La menace de sa fermeture, à l’aube des années 2000, met en marche un véritable mouvement citoyen. De quelques passionnés regroupés autour d’un ancien cheminot, le groupe s’élargit et deviendra l’association In Loco Motivi. Ils organisent d’abord des voyages touristiques sur la ligne, des parcours sur une demi-journée qui permettent de faire découvrir les paysages et les mets locaux– des « viaggi sentimentali » (voyages sentimentaux) en référence au « viaggio elettorale » (voyage électoral) que Francesco De Sanctis, l’homme politique mentionné plus haut, avait effectué dans la région en 1875. Ces événements festifs sont un moyen de faire entendre leur voix contre la fermeture de la ligne, et démontrer par la même occasion le potentiel touristique de la ligne de chemin de fer.
En 2010, la ligne est tout de même interrompue, malgré les tentatives d’In Loco Motivi, mais les passionnés ne renoncent pas. Ils ne peuvent plus parcourir la ligne en train ? Ils la parcourront désormais à pied ! D’autres événements sont organisés, des colloques pour débattre du futur de la ligne également. Les festivités d’autres associations locales sont aussi l’occasion de parler du chemin de fer. Et surtout, le discours autour du potentiel touristique de la ligne s’étoffe. L’Université de Naples s’intéresse à la question, ainsi que certaines personnalités publiques.

Le Sponz Fest est un festival mêlant les arts : musique, théâtre, cinéma, performances artistiques… Il se tient chaque année depuis 2013 dans la commune de Calitri, le dernier week-end du mois d’août. D’autres villages limitrophes sont aussi associés et reçoivent certains événements. Le directeur artistique n’est autre que Vinicio Capossela, musicien et chanteur que les amateurs de musique italienne connaissent peut-être. Il n’est pas insensible au sort de la ligne Avellino-Rocchetta, et à partir de 2016, le train est relancé, pour un ou deux trajets, à l’occasion du festival.

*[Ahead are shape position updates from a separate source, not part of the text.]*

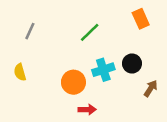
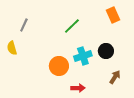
yellow semicircle: (20, 72) -> (12, 48), moved
brown arrow: (151, 88) -> (115, 77), moved
red arrow: (87, 110) -> (78, 88), moved

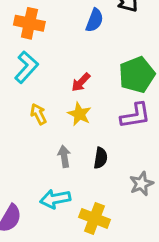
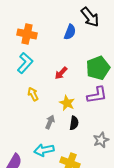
yellow star: (79, 114) -> (67, 103), moved
gray arrow: (64, 156) -> (50, 122), turned 32

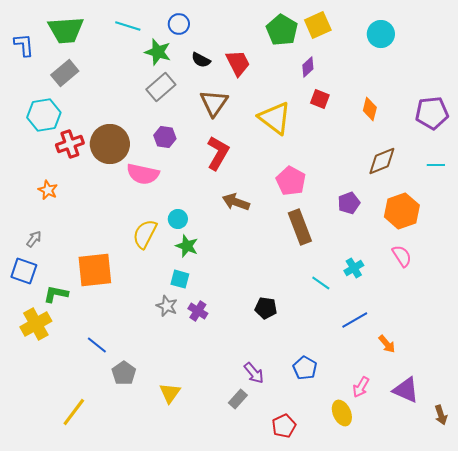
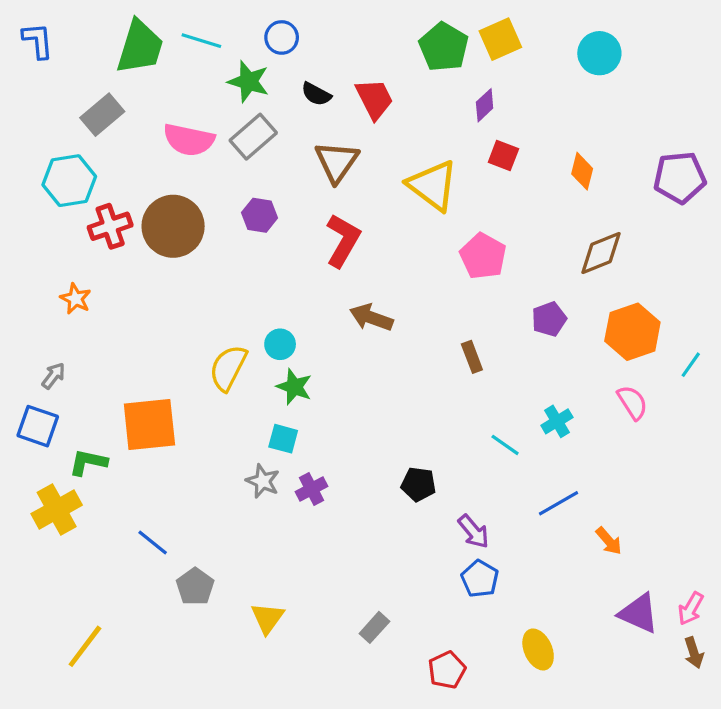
green trapezoid: (66, 30) -> (140, 47), moved, turned -69
blue L-shape: (24, 45) -> (38, 41), moved
cyan line: (436, 165) -> (691, 365), moved, turned -54
pink semicircle: (143, 174) -> (189, 140), moved
pink pentagon: (291, 181) -> (483, 256), moved
brown rectangle: (300, 227) -> (472, 357), size x0.6
purple cross: (198, 311) -> (312, 489), turned 30
purple arrow: (254, 373) -> (474, 531), moved
pink arrow: (361, 387) -> (691, 609), moved
yellow line: (74, 412) -> (85, 646), moved

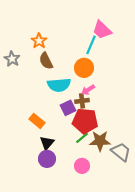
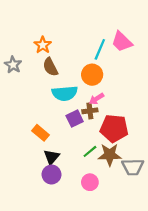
pink trapezoid: (102, 30) -> (122, 42), moved
red pentagon: (85, 121) -> (114, 128), moved
gray trapezoid: (121, 152) -> (133, 167), turned 140

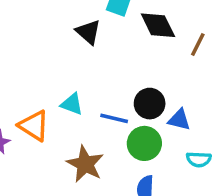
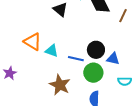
orange triangle: (34, 126) -> (33, 42), moved

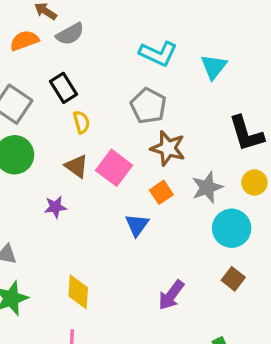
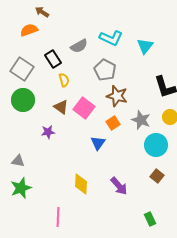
gray semicircle: (70, 34) -> (79, 46), moved
gray star: (207, 187) -> (141, 120), turned -30
yellow diamond: (78, 292) -> (81, 184), moved
purple arrow: (171, 295) -> (119, 186), turned -78

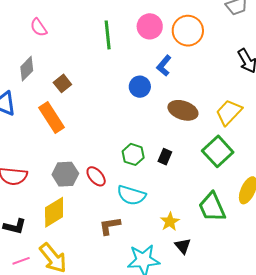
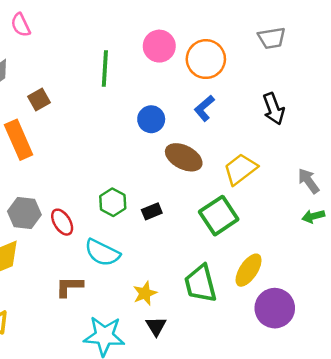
green line: (108, 35) -> (105, 68), moved
blue L-shape: (164, 66) -> (204, 108), moved
blue circle: (140, 87) -> (151, 119), moved
black rectangle: (165, 157) -> (152, 211), turned 35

Il s’agit d’un trajet symbolique, sur une toute petite partie du tracé et ne desservant que quelques communes, mais cela signifie déjà beaucoup pour ceux qui se battent depuis bientôt deux décennies.
L’engouement pour cette ligne de chemin de fer finit par gagner la sphère politique régionale, ainsi que la Fondation pour les Chemins de Fer de l’État (Fondazione delle Ferrovie dello Stato) qui travaille à la valorisation touristique des petites lignes historiques du pays.

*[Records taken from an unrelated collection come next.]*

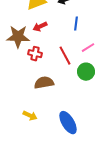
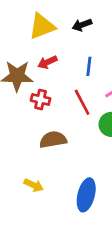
blue line: (76, 24) -> (89, 66), moved
blue ellipse: (68, 123) -> (86, 195), turned 45

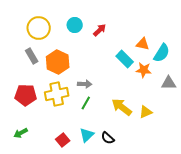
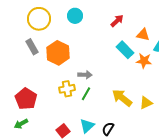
red arrow: (100, 30) -> (117, 21), moved
yellow cross: (57, 94) -> (67, 89), moved, size x0.7
red pentagon: (26, 95) -> (26, 99), moved, turned 30
black semicircle: (108, 138) -> (108, 129), turned 80

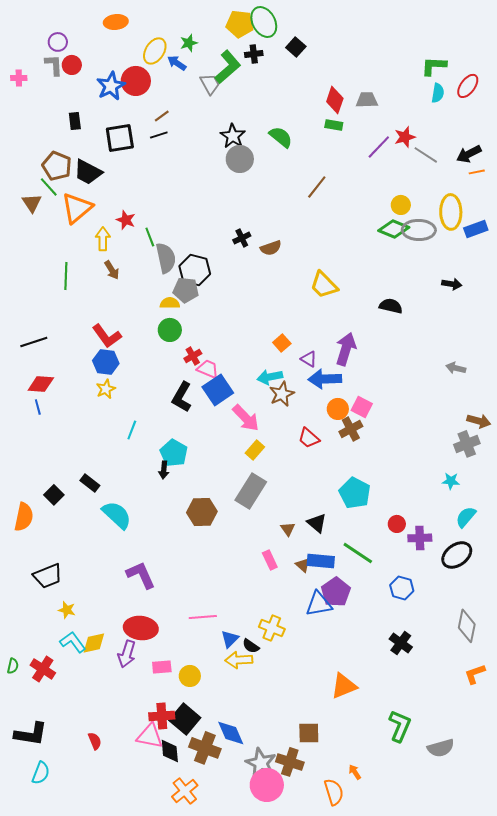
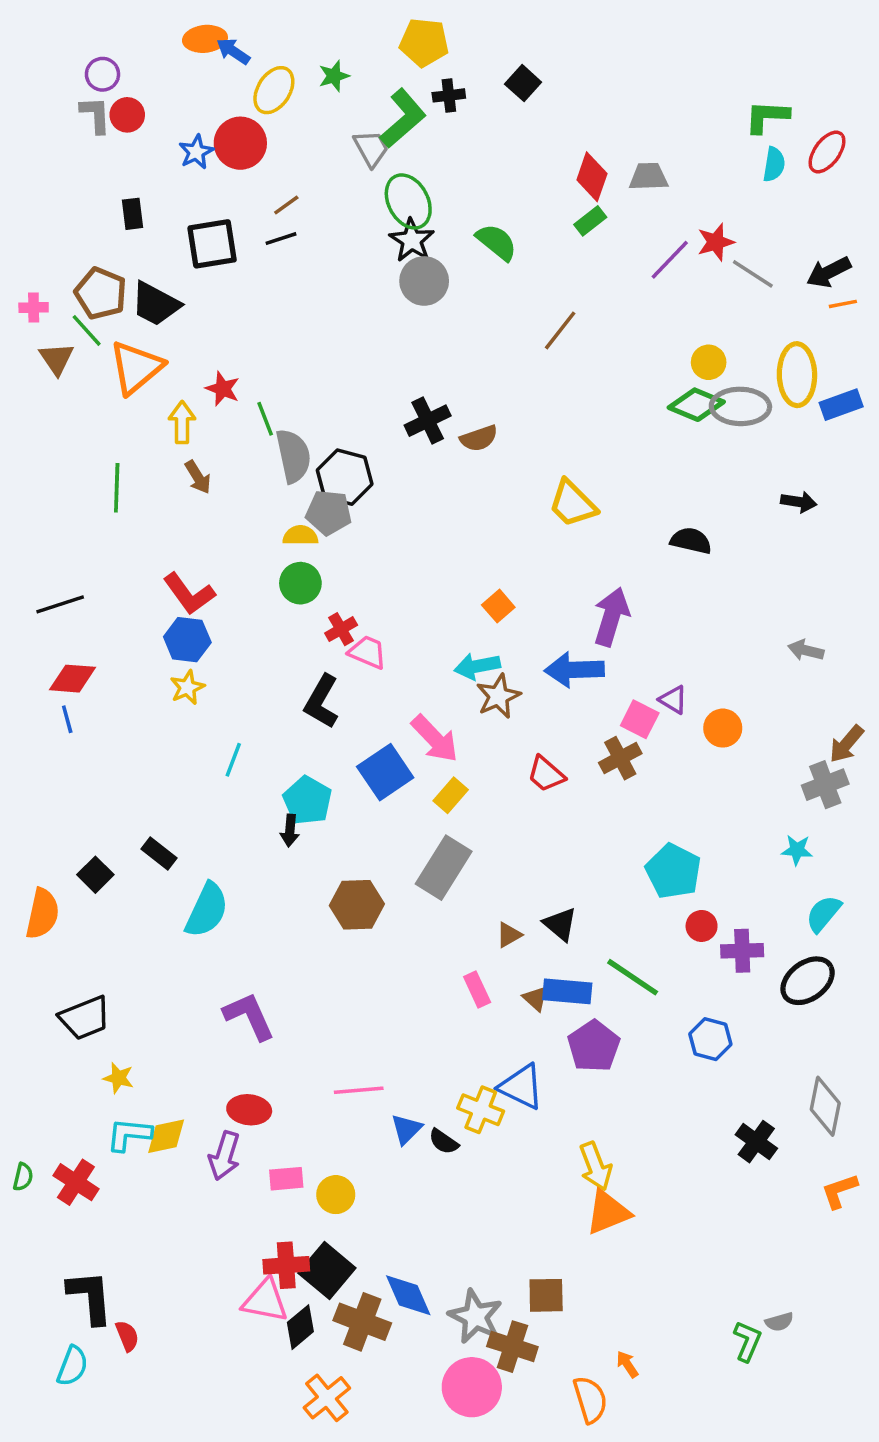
green ellipse: (264, 22) -> (408, 201), moved
blue arrow: (177, 63) -> (233, 51), moved
pink cross: (19, 78) -> (34, 307), moved
blue star: (111, 86) -> (196, 152), size x0.7
green rectangle: (334, 125) -> (590, 221), turned -48
black cross: (242, 238) -> (428, 421), size x1.4
purple triangle: (309, 359) -> (673, 700), moved
blue square: (218, 390) -> (385, 772), moved
orange circle: (338, 409) -> (723, 728), moved
brown arrow: (479, 421) -> (846, 744), turned 115
cyan pentagon: (355, 493) -> (673, 871), moved
cyan semicircle: (117, 515) -> (207, 910), turned 72
brown triangle: (288, 529) -> (509, 935), turned 35
blue triangle: (319, 604) -> (521, 1087), moved, turned 36
red ellipse: (141, 628) -> (249, 1110), size x0.7
cyan L-shape: (73, 642) -> (129, 1134), turned -48
black cross: (401, 643) -> (756, 1142), moved
yellow arrow: (239, 660) -> (596, 1166), moved, turned -108
green L-shape: (400, 726) -> (747, 1341), moved, size x0.7
black L-shape: (31, 734) -> (90, 1297), moved, turned -104
red semicircle: (95, 741) -> (127, 1336), moved
gray semicircle: (441, 748) -> (779, 1322), size x0.6
black diamond: (170, 751) -> (300, 1327), turned 55
gray star: (261, 763) -> (475, 1316), moved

En 2017, l’Avellino – Rocchetta Sant’Antonio a été reconnue comme « bien culturel d’intérêt remarquable » par le Ministère de la Culture italien (Mibact). Cela signifie que ses rails ne pourront pas être démantelés. Une véritable victoire, qui s’est accompagnée de la reprise du trafic pour desservir les événements majeurs du territoire. Comme ce jour riche en émotion de novembre 2017 !
Tous les espoirs sont permis ?
Alors oui, me direz-vous, la route est encore longue avant que des trains journaliers ne parcourent la ligne historique. Les villages sont toujours aussi loin des gares, et l’engouement des premiers retours du train s’estompera peut-être avec le temps. Une partie de moi ne veut pas s’emballer, je sais trop bien qu’en l’absence d’une vraie stratégie politique pour le territoire, la reprise du trafic sur l’Avellino-Rocchetta ne sera peut-être qu’un nouvel espoir déçu pour les habitants d’Irpinia.

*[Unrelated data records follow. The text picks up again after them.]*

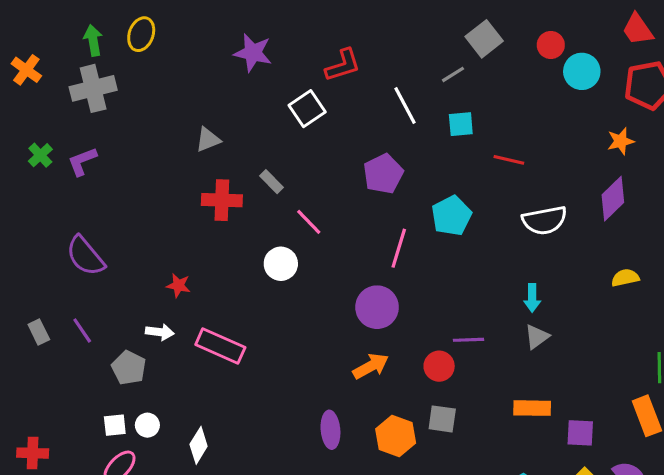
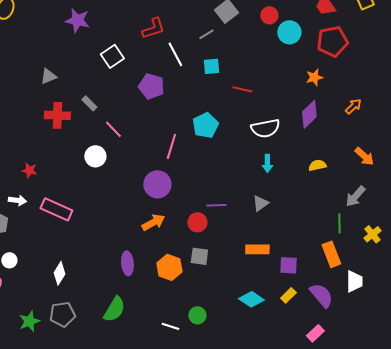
red L-shape: (343, 65) -> (153, 28), moved
purple pentagon: (383, 174) -> (151, 86), moved, turned -30
cyan arrow: (532, 298) -> (267, 163), moved
white diamond: (199, 445) -> (59, 273), moved

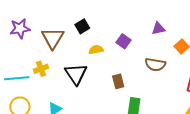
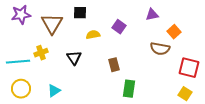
black square: (82, 26) -> (80, 13), turned 32
brown semicircle: (155, 65) -> (160, 49), moved
black triangle: (76, 74) -> (74, 58), size x0.7

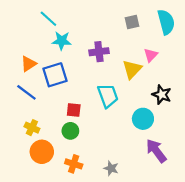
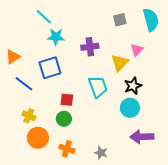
orange triangle: (29, 64) -> (13, 57), moved
black star: (162, 95) -> (133, 86), moved, turned 30
purple arrow: (156, 151) -> (142, 137), turned -55

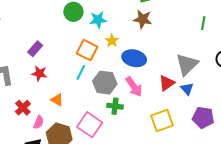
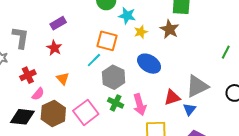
yellow star: (112, 41) -> (141, 32), moved
orange square: (87, 50) -> (107, 41), turned -30
pink arrow: (134, 87) -> (140, 105), moved

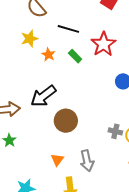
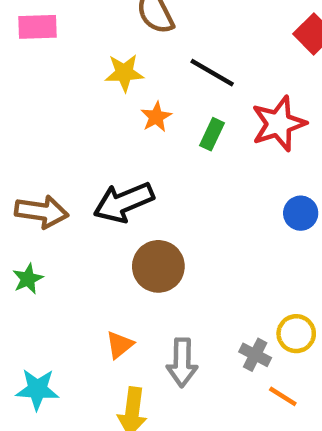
green rectangle: (75, 56) -> (212, 134), turned 56
gray cross: (115, 131) -> (255, 355), moved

Mais quelque part, l’abnégation et la passion de Pietro M., l’ancien cheminot, de jeunes chercheur(e)s et architectes comme Valentina C., Maria S., Maria Giulia C., de l’ingénieur Luigi C. (et de tant d’autres dont je n’ai pas croisé le chemin) a porté ce combat déjà bien plus loin qu’on aurait pu l’imaginer il y a vingt ans ! Et il n’y a pas que le train qui suscite de l’engagement et des actions de la part des habitants d’Irpinia : ils sont tous les jours plus nombreux à vouloir se retrousser les manches pour améliorer les conditions de vie dans leur territoire – à travers l’agriculture, le tourisme, les services.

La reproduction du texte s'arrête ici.